Magnus walks to the front door. He puts the plate down on the carpet. He opens the door, picks up the plate again. It is so bright outside. It is unbelievably bright. He hunches his shoulders. Any minute now it will darken. That noise is just wind in leaves, the noise of birds. The birds are like a nightmare. They are making the same noises, again, then again, then again. The leaves are hissing. Birds are pointless. They make a noise to reproduce for their own genetic ends. Leaves are pointless. Trees are pointless. They sustain the lives of insects which die almost as soon as they’re born. The leaves help to produce oxygen that keeps people breathing, then people stop breathing. Insects pollinate a third of the food that people who are horrible to other people, people who are going to die because of it, eat. Hologram Boy:
a purpose-bred silkworm moth in caterpillar form can transform the mulberry leaves it eats into half a mile of unbroken silk thread stronger than a steel thread of the same thickness would be
. Information is a joke. It is laughable. It is so meaningful it is meaningless. The other noise is the crunch of his own feet on gravel. It doesn’t hurt enough. He looks down at the ground moving under him. It doesn’t hurt now because he is walking on grass.
He is on a little bridge. Under it is a clogged river. He leans over, scrapes the fish off the plate with his hand. Most of it lands in the water. Part of the tail-end breaks off, lands in a bush on the bank. He drops the plate in after the fish. Then he gets the knife out of his back pocket, then the fork. He drops them over too.
The bush is a scratchy one. He leans right into it to reach the bit of fish that got away. When he has it, he goes to the river’s edge. He wades in, then he cups the broken pieces in the water. He lets them float out of his hands. They waver then sink, flaking apart, settling round his feet.
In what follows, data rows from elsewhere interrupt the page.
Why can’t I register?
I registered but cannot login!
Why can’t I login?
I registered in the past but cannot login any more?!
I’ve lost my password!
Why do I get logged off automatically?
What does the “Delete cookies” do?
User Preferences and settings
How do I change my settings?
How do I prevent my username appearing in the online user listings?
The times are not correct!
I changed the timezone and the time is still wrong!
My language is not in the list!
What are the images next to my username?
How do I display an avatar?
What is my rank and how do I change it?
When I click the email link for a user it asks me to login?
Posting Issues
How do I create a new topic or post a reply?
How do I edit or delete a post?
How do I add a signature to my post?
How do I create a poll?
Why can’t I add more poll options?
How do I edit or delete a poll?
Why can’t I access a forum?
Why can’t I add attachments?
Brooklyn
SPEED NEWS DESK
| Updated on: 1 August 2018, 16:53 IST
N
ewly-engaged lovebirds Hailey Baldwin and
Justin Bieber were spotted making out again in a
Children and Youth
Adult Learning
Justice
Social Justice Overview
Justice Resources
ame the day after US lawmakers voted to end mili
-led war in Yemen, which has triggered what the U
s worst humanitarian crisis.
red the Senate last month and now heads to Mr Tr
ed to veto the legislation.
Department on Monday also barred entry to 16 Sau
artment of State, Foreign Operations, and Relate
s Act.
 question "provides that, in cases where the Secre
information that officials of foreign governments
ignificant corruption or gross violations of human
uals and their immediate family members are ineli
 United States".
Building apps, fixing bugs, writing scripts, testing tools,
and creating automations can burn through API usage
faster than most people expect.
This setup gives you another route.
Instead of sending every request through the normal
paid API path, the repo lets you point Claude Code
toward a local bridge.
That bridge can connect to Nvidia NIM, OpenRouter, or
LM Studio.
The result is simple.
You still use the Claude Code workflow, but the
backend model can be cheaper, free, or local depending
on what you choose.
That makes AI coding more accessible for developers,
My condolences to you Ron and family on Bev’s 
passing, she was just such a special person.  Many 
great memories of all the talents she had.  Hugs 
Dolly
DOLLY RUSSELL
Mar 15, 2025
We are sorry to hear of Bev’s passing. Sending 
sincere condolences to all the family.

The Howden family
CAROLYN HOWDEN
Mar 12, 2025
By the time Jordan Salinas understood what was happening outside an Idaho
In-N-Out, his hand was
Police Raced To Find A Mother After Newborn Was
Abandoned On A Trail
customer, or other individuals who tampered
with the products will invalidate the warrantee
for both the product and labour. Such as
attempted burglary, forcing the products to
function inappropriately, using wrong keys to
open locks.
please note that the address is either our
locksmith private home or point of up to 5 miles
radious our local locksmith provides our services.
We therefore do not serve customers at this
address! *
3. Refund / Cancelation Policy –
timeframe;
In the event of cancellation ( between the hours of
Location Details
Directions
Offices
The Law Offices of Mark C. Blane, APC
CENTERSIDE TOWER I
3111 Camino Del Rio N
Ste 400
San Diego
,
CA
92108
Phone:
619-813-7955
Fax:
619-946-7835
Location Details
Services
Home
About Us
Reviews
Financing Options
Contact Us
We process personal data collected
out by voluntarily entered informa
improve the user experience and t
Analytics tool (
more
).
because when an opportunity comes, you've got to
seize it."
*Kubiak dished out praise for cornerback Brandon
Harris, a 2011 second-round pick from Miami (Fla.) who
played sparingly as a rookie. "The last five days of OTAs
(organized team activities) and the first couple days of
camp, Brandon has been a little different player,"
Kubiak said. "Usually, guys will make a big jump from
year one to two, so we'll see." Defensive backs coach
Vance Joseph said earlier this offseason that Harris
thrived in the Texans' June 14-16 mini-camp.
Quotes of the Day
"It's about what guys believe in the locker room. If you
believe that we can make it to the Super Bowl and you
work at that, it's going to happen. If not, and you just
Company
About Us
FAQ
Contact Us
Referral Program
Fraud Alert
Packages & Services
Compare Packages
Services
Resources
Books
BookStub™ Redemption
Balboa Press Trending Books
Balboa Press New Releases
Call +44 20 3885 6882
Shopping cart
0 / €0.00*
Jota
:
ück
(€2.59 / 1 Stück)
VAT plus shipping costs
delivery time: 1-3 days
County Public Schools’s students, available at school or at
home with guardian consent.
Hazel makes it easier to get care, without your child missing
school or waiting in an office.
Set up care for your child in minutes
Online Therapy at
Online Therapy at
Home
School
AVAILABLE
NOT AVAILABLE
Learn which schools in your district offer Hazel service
Magnus sits down on the bank in the litter, the weeds. His jeans are wet up to the thighs from the river. Once last year two girls from school came round looking for him. It was a Wednesday. He was at Chess Club. Astrid told him afterwards. She had been in the garden. Two girls had put their heads over the gate. Was this where Magnus Smart lived. Was she his sister. What girls? he asked her. He couldn’t believe it. It was unbelievable. What did they look like? Don’t ask me, Astrid said. I didn’t recognize them. They were a lot older than me. They were like your age, sixteen at least. One had her belly button done. But what did they want? he said. Hologram Boy. He was all shiny with amazement. They wanted you, Astrid said, but you were out. Why would they want me? (Hologram Boy. He was so brightly shining.) Well duh, Astrid said. She was throwing her powerball at the wall by the Egyptian prints, an illegal thing to do if Eve ever knew, catching it, throwing it again, catching it, throwing it again. The prints shook as the ball hit the wall. No, really, what? he said. I told them you didn’t live here, she said. I told them you have a body odour problem you have to go to the doctor about. I said you were at a special clinic taking medication. I told them your nickname was Wankstain. I told them you were gay. They were both really ugly. The one with the belly button was infected. One of them had a scar like this all down her face. They both smelt disgusting of dead fish.